Exercise brief →
Give only the number of lines in the data that include the string "schedule".

Supplied records →
###

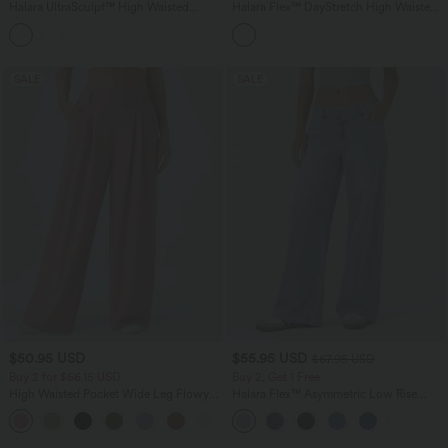
Halara UltraSculpt™ High Waisted
Halara Flex™ DayStretch High Waisted
Tummy Control Pocket Shaping Yoga
Pocket Straight Leg Work Pants
+11
Bootcut Leggings
SALE
SALE
$50.95 USD
$55.95 USD
$67.95 USD
Buy 2 for $66.15 USD
Buy 2, Get 1 Free
High Waisted Pocket Wide Leg Flowy
Halara Flex™ Asymmetric Low Rise
Solid Palazzo Casual Linen-Feel Pants
Zipper Pockets Baggy Wide Leg
+5
Washed Casual Jeans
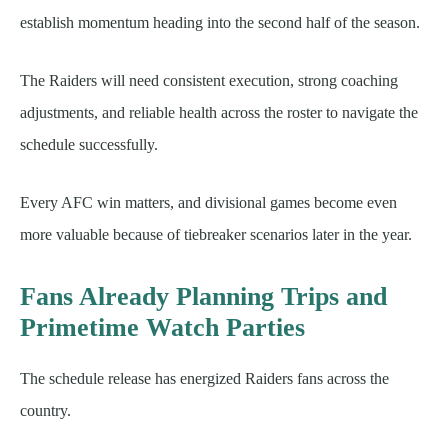
establish momentum heading into the second half of the season.
The Raiders will need consistent execution, strong coaching
adjustments, and reliable health across the roster to navigate the
schedule successfully.
Every AFC win matters, and divisional games become even
more valuable because of tiebreaker scenarios later in the year.
Fans Already Planning Trips and
Primetime Watch Parties
The schedule release has energized Raiders fans across the
country.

###

Response →
2